I wonder what your recommendations are for using SAVERX with multiple samples. In my work I integrate > 20 samples using Seurat V3 to identify overarching cell clusters. If I want to use SAVERX on these samples, would you recommend to

a) integrate the data and run SAVERX on the integrated data (probably not, since UMI count data is lost on the way) b) run SAVERX on one big matrix with UMI counts from all cells of all samples c) run SAVERX on the UMI counts of each sample separately and integrate the resulting data using Seurat?

Or is there another way altogether?

Thanks for your help and thanks again for developing this!

Best Max

jingshuw commented 5 years ago

Hi Max,

My opinion is that either b or c would work. If you use b and your matrix is too big, then remember to set is.large.data = T. Since SAVERX currently does not remove batch effect, you still need to integrate resulting data using Seurat. If you choose option c, then if the numbers of cells in some samples is too small (hundreds of cells), then it would perform as good as option b. If each sample has thousands of cells, then b/c would not be too different.

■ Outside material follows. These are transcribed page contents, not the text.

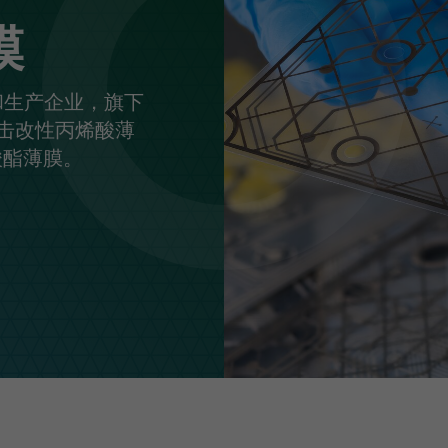
光学解决方案
膜
和生产企业，旗下
抗冲击改性丙烯酸薄
酸酯薄膜。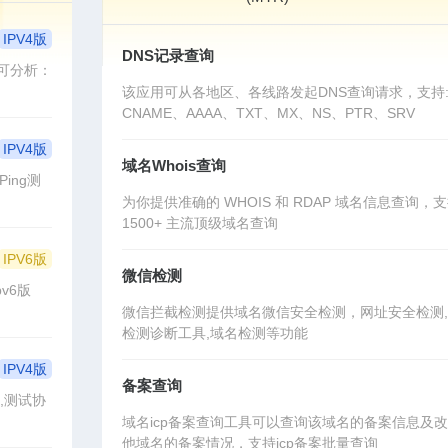
IPV4版
DNS记录查询
可分析：
该应用可从各地区、各线路发起DNS查询请求，支持:
CNAME、AAAA、TXT、MX、NS、PTR、SRV
IPV4版
域名Whois查询
ing测
为你提供准确的 WHOIS 和 RDAP 域名信息查询，
1500+ 主流顶级域名查询
IPV6版
微信检测
v6版
微信拦截检测提供域名微信安全检测，网址安全检测
检测诊断工具,域名检测等功能
IPV4版
备案查询
,测试协
域名icp备案查询工具可以查询该域名的备案信息及
他域名的备案情况，支持icp备案批量查询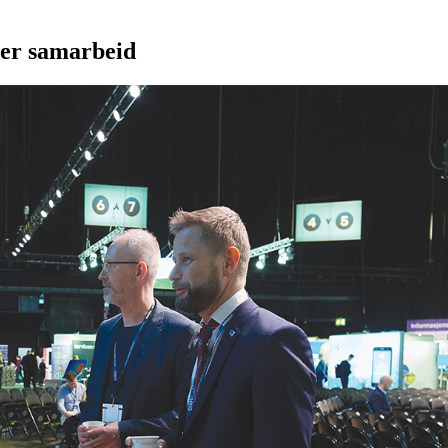
mer samarbeid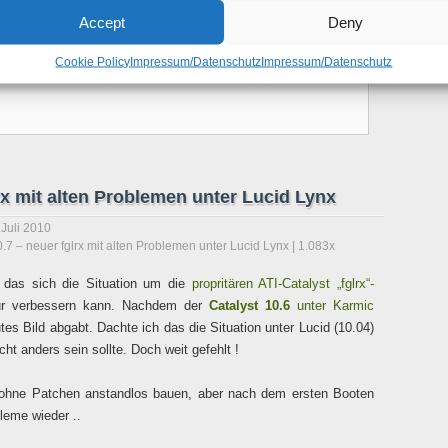
Accept
Deny
Cookie Policy
Impressum/Datenschutz
Impressum/Datenschutz
lrx mit alten Problemen unter Lucid Lynx
 Juli 2010
0.7 – neuer fglrx mit alten Problemen unter Lucid Lynx
| 1.083x
n das sich die Situation um die
propritären ATI-Catalyst „fglrx“-
ur verbessern kann. Nachdem der
Catalyst 10.6
unter Karmic
tes Bild abgabt. Dachte ich das die Situation unter Lucid (10.04)
cht anders sein sollte. Doch weit gefehlt !
id ohne Patchen anstandlos bauen, aber nach dem ersten Booten
leme wieder ..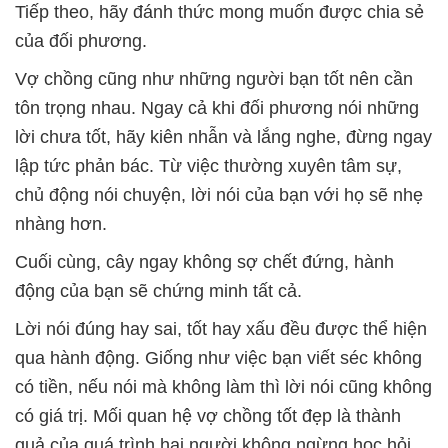
Tiếp theo, hãy đánh thức mong muốn được chia sẻ
của đối phương.
Vợ chồng cũng như những người bạn tốt nên cần
tôn trọng nhau. Ngay cả khi đối phương nói những
lời chưa tốt, hãy kiên nhẫn và lắng nghe, đừng ngay
lập tức phản bác. Từ việc thường xuyên tâm sự,
chủ động nói chuyện, lời nói của bạn với họ sẽ nhẹ
nhàng hơn.
Cuối cùng, cây ngay không sợ chết đứng, hành
động của bạn sẽ chứng minh tất cả.
Lời nói đúng hay sai, tốt hay xấu đều được thể hiện
qua hành động. Giống như việc bạn viết séc không
có tiền, nếu nói mà không làm thì lời nói cũng không
có giá trị. Mối quan hệ vợ chồng tốt đẹp là thành
quả của quá trình hai người không ngừng học hỏi,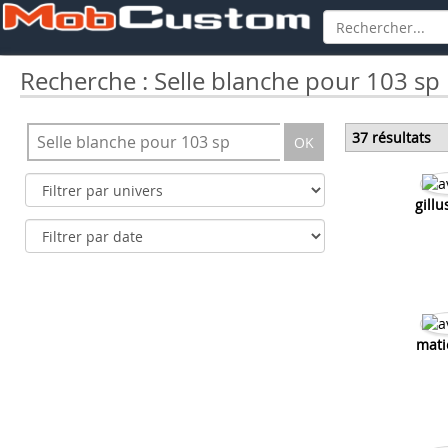
Recherche : Selle blanche pour 103 sp
37 résultats
OK
gill
mati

MaxKman commented 5 years ago

Hi Jingshuw,

thanks for the quick response. Are you saying that separating the samples is better or worse when some samples have only hundreds of cells?

Best Max

jingshuw commented 4 years ago

If you are dealing with immune cells where we have a good pre-trained model available, SAVER-X performs well only on a few hundred cells. Whether merge different batches together to denoise is currently a rule of thumb in SAVER-X. If you want to compare across samples, then I would suggest merge all samples together and denoise.